Das AG gab der Klage im vollen Umfang statt. Auf die Berufung der Bekl. wurde das Urteil abgeändert und die Klage teilweise abgewiesen.

Entscheidungsgründe


Auszüge aus den Gründen:

2. Im Übrigen ist die eingeklagte Mietzinsforderung weder durch Aufrechnung erloschen noch steht ihr ein Zurückbehaltungsrecht entgegen.

a) Wie das AG zutreffend entschieden hat, steht den Bekl. gegen den Kl. als Zwangsverwalter kein Anspruch auf Rückzahlung der von ihnen unstreitig an ihre erste Vermieterin geleisteten Kaution zu. Denn eine Rückzahlungsverpflichtung des Kl. wäre in direkter oder entsprechender Anwendung des § 572 S. 2 BGB nur gegeben, wenn dem Kl. als Zwangsverwalter die Kaution ausgehändigt worden wäre (so die wohl h.M.; vgl. Reismann, WuM 1998, 387ff. [390 unter 9] m. zahlr. Nachw.). Auch wenn man, weil im Falle der Zwangsverwaltung ein Erwerbsfall nicht vorliegt, die Vorschrift nicht unmittelbar anwenden will, so rechtfertigt sich jedoch aus der vergleichbaren Sach- und Interessenlage jedenfalls eine entsprechende Anwendung. Zu Recht hat das AG darauf hingewiesen, dass der Eintritt des Zwangsverwalters in den Mietvertrag gem. § 152 II ZVG nur so weit geht, als dies nicht zu einer Benachteiligung der Interessen der übrigen Gläubiger führt. Müsste der Zwangsverwalter einem Mieter eine Kaution zurückzahlen, die ihm, dem Zwangsverwalter, nicht ausgehändigt worden ist, so müsste dies aus den Erträgen der Zwangsverwaltung geschehen, die dadurch gegenüber den anderen Gläubigern geschmälert werden würden.

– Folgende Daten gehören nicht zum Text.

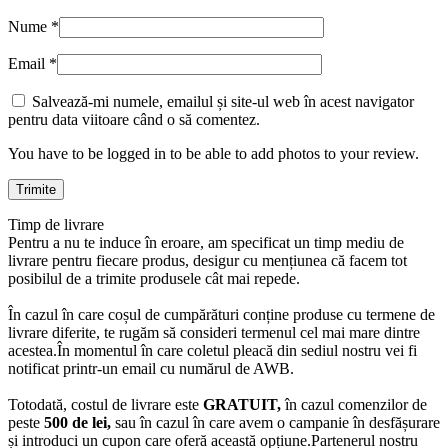
Nume
*
Email
*
Salvează-mi numele, emailul și site-ul web în acest navigator
pentru data viitoare când o să comentez.
You have to be logged in to be able to add photos to your review.
Timp de livrare
Pentru a nu te induce în eroare, am specificat un timp mediu de
livrare pentru fiecare produs, desigur cu mențiunea că facem tot
posibilul de a trimite produsele cât mai repede.
În cazul în care coșul de cumpărături conține produse cu termene de
livrare diferite, te rugăm să consideri termenul cel mai mare dintre
acestea.În momentul în care coletul pleacă din sediul nostru vei fi
notificat printr-un email cu numărul de AWB.
Totodată, costul de livrare este
GRATUIT,
în cazul comenzilor de
peste
500 de lei,
sau în cazul în care avem o campanie în desfășurare
și introduci un cupon care oferă această opțiune.Partenerul nostru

Dass die Kaution an den Kl. ausgehändigt worden ist, müssen, da es sich um eine anspruchsbegründende Tatsache handelt, die Bekl. vortragen und beweisen. In der Berufungsbegründung tragen sie zwar erstmals vor, dass der Kl. „die streitgegenständliche Mietkaution erhalten“ habe, treten hierfür aber trotz des Bestreitens des Kl. keinen Beweis an. Ein aufrechenbarer Anspruch steht den Bekl. gegen den Kl. daher nicht zu.

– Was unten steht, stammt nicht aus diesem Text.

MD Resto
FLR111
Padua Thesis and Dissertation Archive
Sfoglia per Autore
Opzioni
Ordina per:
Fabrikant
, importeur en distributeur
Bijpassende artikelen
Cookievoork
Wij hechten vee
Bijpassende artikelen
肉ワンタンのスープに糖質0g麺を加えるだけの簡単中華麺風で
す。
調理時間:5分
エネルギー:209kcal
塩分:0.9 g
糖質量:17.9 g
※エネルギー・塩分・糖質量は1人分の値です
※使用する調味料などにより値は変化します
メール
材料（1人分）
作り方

b) Zu Unrecht berufen sich die Bekl. für ihre Meinung, der Kl. sei als Zwangsverwalter ungeachtet einer Aushändigung der Kaution zu deren Rückzahlung verpflichtet, auf die Entscheidung des LG Stuttgart, NJW 1977, 1885 (1886). Auch diese Entscheidung wendet § 572 S. 2 BGB an, hat aber im entschiedenen Fall die Aufrechnung mit dem Kautionsrückzahlungsanspruch gegenüber dem Zwangsverwalter mit der Begründung zugelassen, dass § 572 S. 2 BGB eine einmal gegebene Aufrechnungslage nicht berühre, weil er keinen über die allgemeinen Vorschriften hinausgehenden Aufrechnungsausschluss beinhalte; da im entschiedenen Fall die beiden Forderungen gleichzeitig fällig geworden waren, griff § 392 BGB nicht ein.

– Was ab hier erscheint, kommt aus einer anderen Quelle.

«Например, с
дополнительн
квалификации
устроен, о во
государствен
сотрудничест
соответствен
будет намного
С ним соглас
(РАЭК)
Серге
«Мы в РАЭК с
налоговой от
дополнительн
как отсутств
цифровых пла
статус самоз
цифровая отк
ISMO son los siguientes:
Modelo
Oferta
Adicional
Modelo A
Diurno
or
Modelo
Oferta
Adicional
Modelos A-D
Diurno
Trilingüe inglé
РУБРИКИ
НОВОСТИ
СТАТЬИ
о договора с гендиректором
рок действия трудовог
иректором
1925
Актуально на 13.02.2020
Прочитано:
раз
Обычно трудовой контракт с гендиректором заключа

c) Die Bekl. können mit dem ihnen gegenüber ihrem Vermieter zustehenden Kautionsrückzahlungsanspruch nicht gegenüber dem Kl. aufrechnen. Dies ergibt sich, wie das AG zutreffend ausgeführt hat, aus den §§ 392 , 1125 , 1124 II BGB, § 148 I 1 ZVG. Denn der Kautionsrückzahlungsanspruch der Bekl. ist, wenn nicht gar erst nach der Beschlagnahme entstanden, so jedenfalls erst danach und später als die beschlagnahmten Mietzinsforderungen fällig geworden.

d) Den Bekl. steht gegenüber dem Kl. auch kein Zurückbehaltungsrecht gegen die noch offenen Mietzinsansprüche zu. Denn zwar schließt das gesetzliche Aufrechnungsverbot des § 392 nicht generell auch das Zurückbehaltungsrecht nach § 273 BGB aus. Im vorliegenden Fall, in dem beide Forderungen auf Geld gerichtet und fällig sind (wobei zu Gunsten der Bekl. die Fälligkeit ihres Kautionsrückzahlungsanspruchs unterstellt wird), ist das Zurückbehaltungsrecht aber ausgeschlossen, weil seine Ausübung hier der (unzulässigen) Aufrechnung gleichkommt (vgl. Palandt/Heinrichs, BGB, 57. Aufl., § 273 Rdnr. 14 m. Nachw. der BGH-Rechtsprechung).